◆ **Information**:

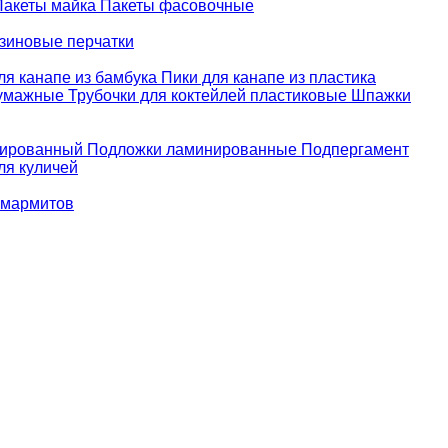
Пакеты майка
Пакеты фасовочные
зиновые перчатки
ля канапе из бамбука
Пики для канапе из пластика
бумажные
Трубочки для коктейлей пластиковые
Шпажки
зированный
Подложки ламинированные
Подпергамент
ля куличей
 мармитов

◆ **What you need to do**: Your reply should restate every entry exactly, with the pictures left out.

◆ **Your response**:
Пакеты майка
Пакеты фасовочные
зиновые перчатки
ля канапе из бамбука
Пики для канапе из пластика
бумажные
Трубочки для коктейлей пластиковые
Шпажки
зированный
Подложки ламинированные
Подпергамент
ля куличей
 мармитов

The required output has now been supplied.